Jenoptik
www.jenoptik.com
has been providing LPR systems to U.S. law enforcement for two-and-a-half years. Finbarr O’Carroll, head of Jenoptik Light & Safety North America, says the company is seeing more and more interest from American police agencies.
O’Carroll says Jenoptik is different from some of its competitors in that it has developed its own optical character reader (OCR) engine. The Jenoptik OCR technology is enhanced by the company’s deep learning engine machine learning (AI) software. The technology is built into Jenoptik’s LPR cameras for extremely fast processing of data.

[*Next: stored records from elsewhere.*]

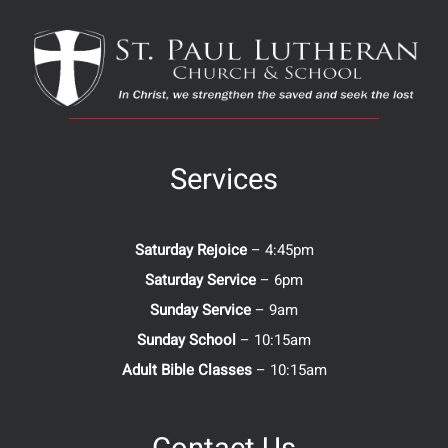
Services
Saturday Rejoice
– 4:45pm
Saturday Service
– 6pm
Sunday Service
– 9am
Sunday School
– 10:15am
Adult Bible Classes
– 10:15am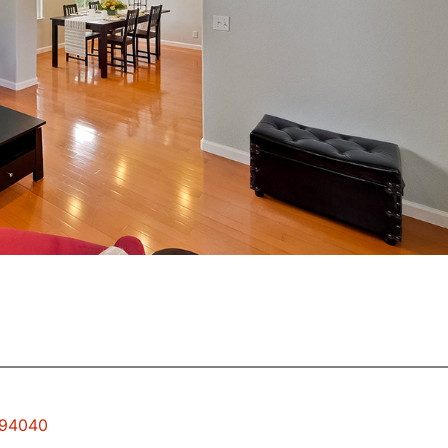
 94040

“We just deployed with a Texas agency,” O’Carroll says. “They were getting some results with their old LPR system in 60 seconds. But if it was slow, it could take two to three minutes. We’ve given them the ability to get alerts in about five seconds.” O’Carroll says the alert is actually ready much faster than five seconds but sending the data to the officers is delayed for a few seconds while waiting for a photo of the vehicle to be downloaded over the cellular network so that the officer can establish probable cause for a stop. In the first three weeks of using the Jenoptik LPR solution, the Texas agency recovered eight stolen vehicles.
O’Carroll says the deep learning engine AI built into Jenoptik’s LPR cameras has made them extremely accurate, even when plates are scratched or part of a character is obscured by mud or other opaque materials. “The deep learning software can identify the bottom of an obscured letter or number because it knows what the full one looks like,” he explains. Jenoptik’s AI deep learning software is trained with 50,000 plates. Then it learns as it sees even more plates.
Jenoptik’s LPR systems are available in mobile and fixed versions. The technology can also be installed into the company’s redlight and speed detection systems. O’Carroll says Jenoptik has delivered traffic safety systems to more than 2,500 American users and he believes many of these customers will soon be using the company’s LPR tools as well.